Adding SysEleven exporter

The SysEleven exporter allows to export your quota and current usage. To get this working, the following configuration has to be added:

syseleven-kube-prometheus-stack/values-syseleven-exporter.yaml

openstack:
  projectId: 1234567890abcdefghi

All other authentication information is automatically detected. Making the project id auto-detectable is currently tracked at k8s-5339.

Monitoring

The building blocks (in this case kube-prometheus-stack itself) ships with a lot of predefined alertrules and Grafana dashboards. Alertrules and dashboards are synced from kubernetes-mixin. This includes basic monitoring of the local kubernetes cluster itself (e.g. resource limits/requests, pod crash loops, API errors, ...)
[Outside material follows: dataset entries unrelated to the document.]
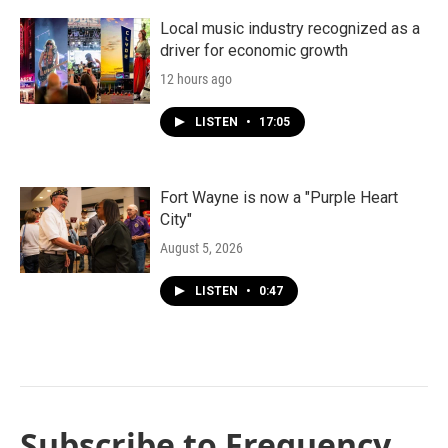
Local music industry recognized as a
driver for economic growth
12 hours ago
LISTEN
•
17:05
Fort Wayne is now a "Purple Heart
City"
August 5, 2026
LISTEN
•
0:47
Subscribe to Frequency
SysEleven may add additional alertrules and dashboards to each building block.

Additional alertrules

  • None

Additional Grafana dashboards

  • Alerts
    • An overview of firing prometheus alerts
  • Cluster Capacity
    • An overview of the capacity of the local kubernetes cluster

Scale prometheus persistent volumes

# Set replicas to 0 and PVC template to new value
kubectl edit prometheuses

# Patch PVC (e.g. 100Gi)
kubectl patch pvc prometheus-kube-prometheus-stack-prometheus-db-prometheus-kube-prometheus-stack-prometheus-0 --namespace syseleven-managed-kube-prometheus-stack -p '{"spec":{"resources":{"requests":{"storage":"100Gi"}}}}' --type=merge
kubectl patch pvc prometheus-kube-prometheus-stack-prometheus-db-prometheus-kube-prometheus-stack-prometheus-1 --namespace syseleven-managed-kube-prometheus-stack -p '{"spec":{"resources":{"requests":{"storage":"100Gi"}}}}' --type=merge

# Verify pending resize
kubectl describe pvc prometheus-kube-prometheus-stack-prometheus-db-prometheus-kube-prometheus-stack-prometheus-0

# Scale replicas back
kubectl edit prometheuses

# Commit the changes to the values*.yaml files.

Scaling setup

This building block consists of multiple components. Each of the components can and must be scaled individually.

Scaling prometheus

  • prometheus-operator
    • Usually should only be run with replicas=1
    • Requests/limits for CPU/memory can be adjusted
  • prometheus-node-exporter
    • Runs as DaemonSet on each node, so no further replica scaling needed
    • Requests/limits for CPU/memory can be adjusted
  • kube-state-metrics
    • Usually should only be run with replicas=1
    • Requests/limits for CPU/memory can be adjusted
  • prometheus
    • Also see Prometheus High Availability for upstream documentation
    • Replicas can be increased, though each replica will be a dedicated prometheus that scrapes everything
    • Requests/limits for CPU/memory can be adjusted

Scaling alertmanager

Also see Alertmanager High Availability for upstream documentation.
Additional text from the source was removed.